▶ _Study material_
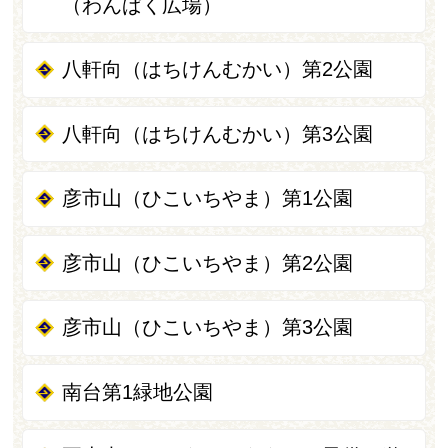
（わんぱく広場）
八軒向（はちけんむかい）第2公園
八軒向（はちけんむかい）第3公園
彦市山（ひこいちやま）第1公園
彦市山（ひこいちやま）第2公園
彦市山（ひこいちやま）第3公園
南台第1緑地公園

...

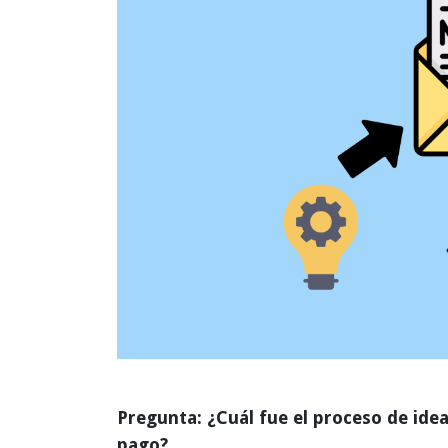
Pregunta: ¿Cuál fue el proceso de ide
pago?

▶ _What to work on_
Nothing but the lines holding the word "ひこいちやま" should be returned from the listing above.

▶ _Response to the exercise_
彦市山（ひこいちやま）第1公園
彦市山（ひこいちやま）第2公園
彦市山（ひこいちやま）第3公園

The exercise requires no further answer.